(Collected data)

-----

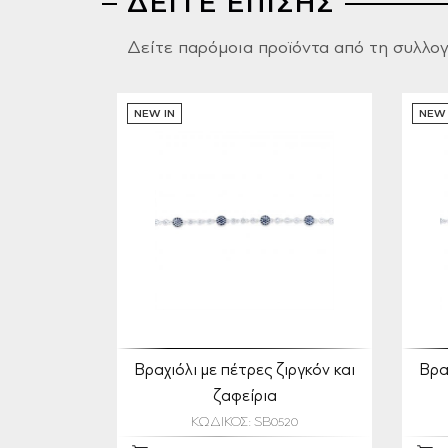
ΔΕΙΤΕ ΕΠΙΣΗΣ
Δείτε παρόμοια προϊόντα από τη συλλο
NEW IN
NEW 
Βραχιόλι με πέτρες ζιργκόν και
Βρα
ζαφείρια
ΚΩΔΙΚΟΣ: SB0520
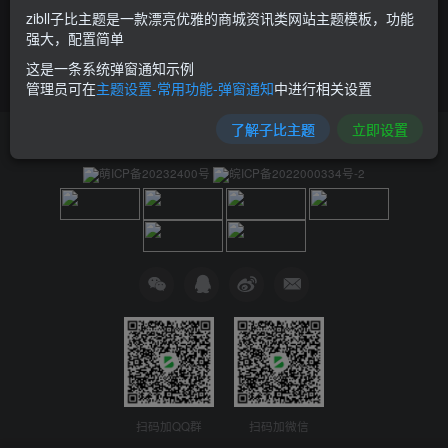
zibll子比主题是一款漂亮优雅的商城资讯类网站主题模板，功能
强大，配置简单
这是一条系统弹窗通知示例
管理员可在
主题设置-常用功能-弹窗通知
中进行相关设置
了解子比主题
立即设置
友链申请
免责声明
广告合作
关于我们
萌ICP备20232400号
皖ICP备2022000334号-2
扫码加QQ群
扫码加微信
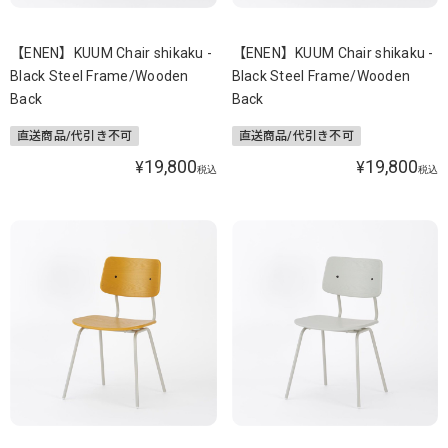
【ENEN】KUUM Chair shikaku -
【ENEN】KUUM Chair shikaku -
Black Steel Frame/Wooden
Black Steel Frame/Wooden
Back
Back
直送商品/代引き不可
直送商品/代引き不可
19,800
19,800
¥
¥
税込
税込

-----

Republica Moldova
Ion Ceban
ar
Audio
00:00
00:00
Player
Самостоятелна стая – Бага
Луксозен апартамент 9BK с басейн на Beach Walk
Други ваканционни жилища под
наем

-----

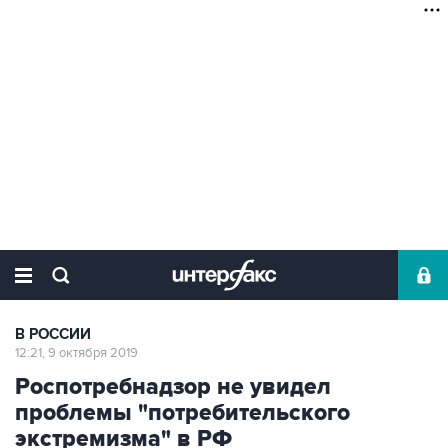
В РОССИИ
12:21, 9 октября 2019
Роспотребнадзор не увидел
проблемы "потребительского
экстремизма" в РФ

-----

Of the lines above, copy only those from the one holding "ΔΕΙΤΕ ΕΠΙΣΗΣ" to the one holding "萌ICP备20232400号", both included, and exclude every image.

ΔΕΙΤΕ ΕΠΙΣΗΣ
Δείτε παρόμοια προϊόντα από τη συλλο
NEW IN
NEW 
Βραχιόλι με πέτρες ζιργκόν και
Βρα
ζαφείρια
ΚΩΔΙΚΟΣ: SB0520
zibll子比主题是一款漂亮优雅的商城资讯类网站主题模板，功能
强大，配置简单
这是一条系统弹窗通知示例
管理员可在
主题设置-常用功能-弹窗通知
中进行相关设置
了解子比主题
立即设置
友链申请
免责声明
广告合作
关于我们
萌ICP备20232400号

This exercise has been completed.